__Task goal__:
In the records below, find the line containing "está descifrando el antiguo lenguaje de". Restate it and all the lines after it exactly, and omit the rest.

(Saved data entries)
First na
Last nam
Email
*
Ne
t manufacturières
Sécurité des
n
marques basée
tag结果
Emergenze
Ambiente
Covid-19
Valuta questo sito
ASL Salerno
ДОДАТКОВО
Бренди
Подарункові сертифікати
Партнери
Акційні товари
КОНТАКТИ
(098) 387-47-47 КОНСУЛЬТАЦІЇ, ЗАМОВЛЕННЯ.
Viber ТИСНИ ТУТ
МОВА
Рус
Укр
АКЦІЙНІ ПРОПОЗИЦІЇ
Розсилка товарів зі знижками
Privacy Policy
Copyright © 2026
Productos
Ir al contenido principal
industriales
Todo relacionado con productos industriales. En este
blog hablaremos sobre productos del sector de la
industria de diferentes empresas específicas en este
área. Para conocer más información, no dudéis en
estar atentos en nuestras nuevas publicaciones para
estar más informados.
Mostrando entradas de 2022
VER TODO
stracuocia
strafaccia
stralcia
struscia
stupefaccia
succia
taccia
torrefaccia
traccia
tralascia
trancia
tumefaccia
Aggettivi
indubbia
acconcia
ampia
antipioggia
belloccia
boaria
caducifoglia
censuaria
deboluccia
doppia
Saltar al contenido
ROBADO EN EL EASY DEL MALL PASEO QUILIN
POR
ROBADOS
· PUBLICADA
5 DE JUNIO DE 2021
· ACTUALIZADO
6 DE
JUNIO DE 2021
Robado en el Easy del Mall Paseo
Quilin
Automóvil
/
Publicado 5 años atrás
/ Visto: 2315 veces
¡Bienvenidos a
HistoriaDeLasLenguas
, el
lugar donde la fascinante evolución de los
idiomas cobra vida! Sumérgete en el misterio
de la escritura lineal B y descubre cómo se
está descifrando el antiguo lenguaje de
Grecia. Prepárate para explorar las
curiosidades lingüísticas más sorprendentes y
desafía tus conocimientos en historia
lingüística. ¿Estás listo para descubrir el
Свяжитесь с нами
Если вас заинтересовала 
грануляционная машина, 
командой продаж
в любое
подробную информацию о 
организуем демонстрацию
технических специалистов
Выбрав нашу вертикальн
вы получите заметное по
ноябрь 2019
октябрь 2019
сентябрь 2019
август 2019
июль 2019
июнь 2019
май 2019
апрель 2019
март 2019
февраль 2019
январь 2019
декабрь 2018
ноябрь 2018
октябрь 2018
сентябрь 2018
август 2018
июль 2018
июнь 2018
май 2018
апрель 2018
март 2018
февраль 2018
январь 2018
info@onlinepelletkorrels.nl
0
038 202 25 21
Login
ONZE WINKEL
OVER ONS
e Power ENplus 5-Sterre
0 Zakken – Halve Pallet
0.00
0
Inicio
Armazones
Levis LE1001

__Exercise response__:
está descifrando el antiguo lenguaje de
Grecia. Prepárate para explorar las
curiosidades lingüísticas más sorprendentes y
desafía tus conocimientos en historia
lingüística. ¿Estás listo para descubrir el
Свяжитесь с нами
Если вас заинтересовала 
грануляционная машина, 
командой продаж
в любое
подробную информацию о 
организуем демонстрацию
технических специалистов
Выбрав нашу вертикальн
вы получите заметное по
ноябрь 2019
октябрь 2019
сентябрь 2019
август 2019
июль 2019
июнь 2019
май 2019
апрель 2019
март 2019
февраль 2019
январь 2019
декабрь 2018
ноябрь 2018
октябрь 2018
сентябрь 2018
август 2018
июль 2018
июнь 2018
май 2018
апрель 2018
март 2018
февраль 2018
январь 2018
info@onlinepelletkorrels.nl
0
038 202 25 21
Login
ONZE WINKEL
OVER ONS
e Power ENplus 5-Sterre
0 Zakken – Halve Pallet
0.00
0
Inicio
Armazones
Levis LE1001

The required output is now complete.